Bishop Cynthia Fierro Harvey has some advice for United Methodists feeling anxious about the many uncertainties facing the denomination: Stay focused on the Great Commandment.
“Let’s stop speaking ill of one another and creating even more confusion and more fear and more anxiety,” said Harvey in her third public address as Council of Bishops president. “Imagine a more loving way during this waiting period.”
She spoke Nov. 2 to her fellow episcopal leaders and other United Methodists watching online as the fall Council of Bishops meeting got under way. The bishops will continue to meet online over the next three days, reopening their discussions to public viewing on Facebook at 9 a.m.
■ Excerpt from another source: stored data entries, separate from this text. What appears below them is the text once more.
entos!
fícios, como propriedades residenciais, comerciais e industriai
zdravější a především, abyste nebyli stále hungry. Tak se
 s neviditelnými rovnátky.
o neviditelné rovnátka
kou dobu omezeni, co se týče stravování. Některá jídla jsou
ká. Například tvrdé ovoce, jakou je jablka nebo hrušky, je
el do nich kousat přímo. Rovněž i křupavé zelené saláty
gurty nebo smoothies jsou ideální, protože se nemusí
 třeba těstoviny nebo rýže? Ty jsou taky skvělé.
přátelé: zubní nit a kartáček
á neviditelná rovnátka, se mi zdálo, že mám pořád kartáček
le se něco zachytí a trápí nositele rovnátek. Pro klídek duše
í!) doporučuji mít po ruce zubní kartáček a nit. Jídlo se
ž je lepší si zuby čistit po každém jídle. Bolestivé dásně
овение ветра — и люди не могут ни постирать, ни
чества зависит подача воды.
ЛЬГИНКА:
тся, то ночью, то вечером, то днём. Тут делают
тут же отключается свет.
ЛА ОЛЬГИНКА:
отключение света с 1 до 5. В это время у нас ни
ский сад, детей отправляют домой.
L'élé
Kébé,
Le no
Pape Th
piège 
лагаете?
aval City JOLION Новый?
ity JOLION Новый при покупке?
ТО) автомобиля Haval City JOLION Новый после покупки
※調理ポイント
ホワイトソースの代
U.S. Eastern time Nov. 5.
Harvey — who also leads the Louisiana Conference — preached on Mark 12:28-34, in which Jesus says the two most important commandments are to love God and love neighbor.
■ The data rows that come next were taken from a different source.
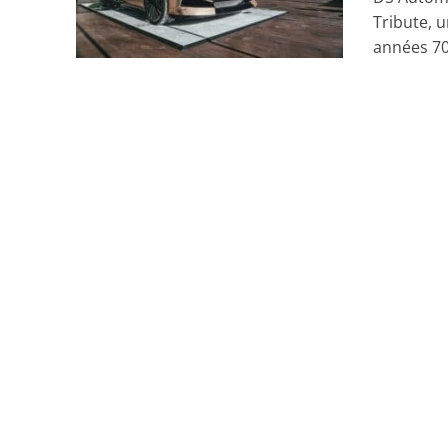
Tribute, 
années 70’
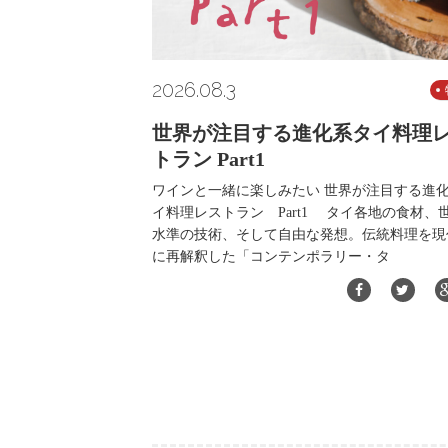
2026.08.3
世界が注目する進化系タイ料理
トラン Part1
ワインと一緒に楽しみたい 世界が注目する進
イ料理レストラン Part1 タイ各地の食材、
水準の技術、そして自由な発想。伝統料理を現
に再解釈した「コンテンポラリー・タ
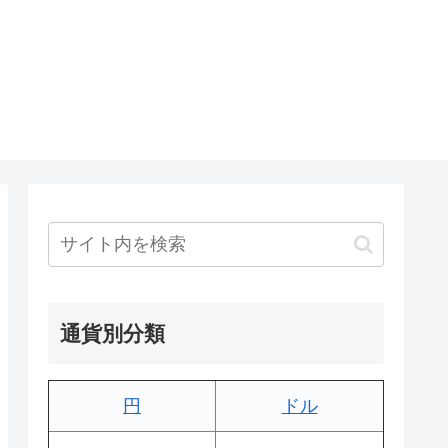
通貨別分類
円
ドル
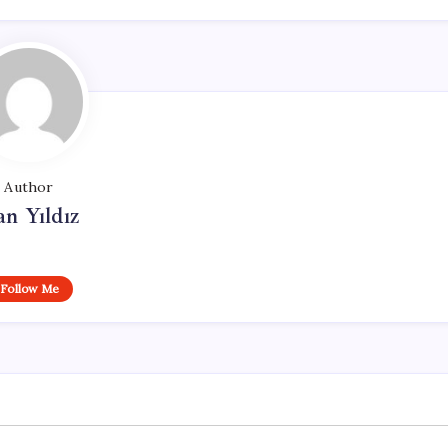
Author
n Yıldız
Follow Me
“Can we imprint these words on our hearts?” she asked. “Listen, United Methodists everywhere: The Lord your God is one so love the Lord your God with all your passion and prayer and intelligence and energy … and love others as well as you love yourself.”
Committing to love God and each other is especially important, she said, when the denomination appears heading for a divorce.
Bishops elect new officers
On Nov. 3, the bishops elected New York Conference Bishop Thomas Bickerton as the next president of the Council of Bishops.
The current officers are Bishops Cynthia Fierro Harvey, president; Bickerton, president-designate; and Malone as secretary. The new officers will take office at the end of the 2022 spring meeting of the Council of Bishops.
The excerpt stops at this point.